DataSheet1_A Novel Six Autophagy-Related Genes Signature Associated With Outcomes and Immune Microenvironment in Lower-Grade Glioma.pdf

Since autophagy and the immune microenvironment are deeply involved in the tumor development and progression of Lower-grade gliomas (LGG), our study aimed to construct an autophagy-related risk model for prognosis prediction and investigate the relationship between the immune microenvironment and risk signature in LGG. Therefore, we identified six autophagy-related genes (BAG1, PTK6, EEF2, PEA15, ITGA6, and MAP1LC3C) to build in the training cohort (n = 305 patients) and verify the prognostic model in the validation cohort (n = 128) and the whole cohort (n = 433), based on the data from The Cancer Genome Atlas (TCGA). The six-gene risk signature could divide LGG patients into high- and low-risk groups with distinct overall survival in multiple cohorts (all p < 0.001). The prognostic effect was assessed by area under the time-dependent ROC (t-ROC) analysis in the training, validation, and whole cohorts, in which the AUC value at the survival time of 5 years was 0.837, 0.755, and 0.803, respectively. Cox regression analysis demonstrated that the risk model was an independent risk predictor of OS (HR > 1, p < 0.05). A nomogram including the traditional clinical parameters and risk signature was constructed, and t-ROC, C-index, and calibration curves confirmed its robust predictive capacity. KM analysis revealed a significant difference in the subgroup analyses’ survival. Functional enrichment analysis revealed that these autophagy-related signatures were mainly involved in the phagosome and immune-related pathways. Besides, we also found significant differences in immune cell infiltration and immunotherapy targets between risk groups. In conclusion, we built a powerful predictive signature and explored immune components (including immune cells and emerging immunotherapy targets) in LGG.

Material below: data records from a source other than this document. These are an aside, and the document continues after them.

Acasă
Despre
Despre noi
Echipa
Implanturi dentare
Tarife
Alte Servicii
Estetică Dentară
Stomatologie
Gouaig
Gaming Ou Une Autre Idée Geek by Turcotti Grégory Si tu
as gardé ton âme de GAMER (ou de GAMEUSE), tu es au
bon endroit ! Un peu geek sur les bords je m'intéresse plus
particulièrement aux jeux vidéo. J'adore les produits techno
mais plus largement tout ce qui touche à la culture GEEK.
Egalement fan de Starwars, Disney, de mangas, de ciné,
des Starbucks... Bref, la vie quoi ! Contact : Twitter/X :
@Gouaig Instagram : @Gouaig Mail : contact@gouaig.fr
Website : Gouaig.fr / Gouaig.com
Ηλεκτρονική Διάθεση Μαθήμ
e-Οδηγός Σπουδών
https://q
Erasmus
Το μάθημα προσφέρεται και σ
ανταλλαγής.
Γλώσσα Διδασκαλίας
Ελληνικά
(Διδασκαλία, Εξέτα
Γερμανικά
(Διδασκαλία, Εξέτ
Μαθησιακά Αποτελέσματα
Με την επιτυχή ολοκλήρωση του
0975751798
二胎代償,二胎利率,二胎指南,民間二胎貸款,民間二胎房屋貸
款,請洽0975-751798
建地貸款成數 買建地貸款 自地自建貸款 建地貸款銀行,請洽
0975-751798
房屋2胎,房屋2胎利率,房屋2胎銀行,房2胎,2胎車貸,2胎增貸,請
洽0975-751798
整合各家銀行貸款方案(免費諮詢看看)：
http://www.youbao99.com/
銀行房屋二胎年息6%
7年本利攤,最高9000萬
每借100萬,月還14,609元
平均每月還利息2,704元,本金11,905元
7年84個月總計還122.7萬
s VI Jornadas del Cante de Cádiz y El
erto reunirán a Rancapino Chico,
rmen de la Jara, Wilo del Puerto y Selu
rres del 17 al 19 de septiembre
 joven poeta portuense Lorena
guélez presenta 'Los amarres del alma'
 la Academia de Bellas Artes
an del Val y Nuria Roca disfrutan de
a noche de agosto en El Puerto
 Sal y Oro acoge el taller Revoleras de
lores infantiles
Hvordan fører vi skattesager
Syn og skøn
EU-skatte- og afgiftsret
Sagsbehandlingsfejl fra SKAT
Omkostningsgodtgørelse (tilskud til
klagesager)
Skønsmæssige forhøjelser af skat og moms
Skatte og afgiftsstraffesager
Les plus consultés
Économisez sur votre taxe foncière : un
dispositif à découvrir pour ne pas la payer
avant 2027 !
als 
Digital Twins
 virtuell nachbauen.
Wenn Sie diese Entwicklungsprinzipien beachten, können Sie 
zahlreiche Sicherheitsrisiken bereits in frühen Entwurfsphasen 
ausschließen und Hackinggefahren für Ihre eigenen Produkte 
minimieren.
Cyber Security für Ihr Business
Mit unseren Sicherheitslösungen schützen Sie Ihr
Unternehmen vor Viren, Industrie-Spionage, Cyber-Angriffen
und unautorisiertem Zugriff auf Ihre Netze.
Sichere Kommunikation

鉴于自噬和免疫微环境在低级别胶质瘤（LGG）的发展与进展中扮演着至关重要的角色，本研究旨在构建一个与自噬相关的风险模型以预测预后，并探讨免疫微环境与LGG风险标志物之间的关系。因此，我们识别出六个与自噬相关的基因（BAG1、PTK6、EEF2、PEA15、ITGA6和MAP1LC3C），并在训练队列（n = 305例病人）中构建，并在验证队列（n = 128例）和整个队列（n = 433例）中验证预后模型，数据来源于癌症基因组图谱（TCGA）。该六基因风险标志物能够将LGG患者划分为高风险组和低风险组，并在多个队列中显示出不同的总生存率（所有p < 0.001）。通过时间依赖性ROC曲线下面积（t-ROC）分析，在训练、验证和整个队列中评估了预后效果，其中5年生存时间的AUC值分别为0.837、0.755和0.803。Cox回归分析表明，该风险模型是独立的风险预测因子（HR > 1，p < 0.05）。构建了一个包括传统临床参数和风险标志物的评分图，t-ROC、C指数和校准曲线证实了其强大的预测能力。KM分析揭示了亚组分析中生存率的显著差异。功能富集分析显示，这些与自噬相关的标志物主要涉及吞噬体和免疫相关途径。此外，我们还发现风险组在免疫细胞浸润和免疫治疗靶点之间存在显著差异。总之，我们构建了一个强大的预测标志物，并探索了LGG中的免疫成分（包括免疫细胞和新兴的免疫治疗靶点）。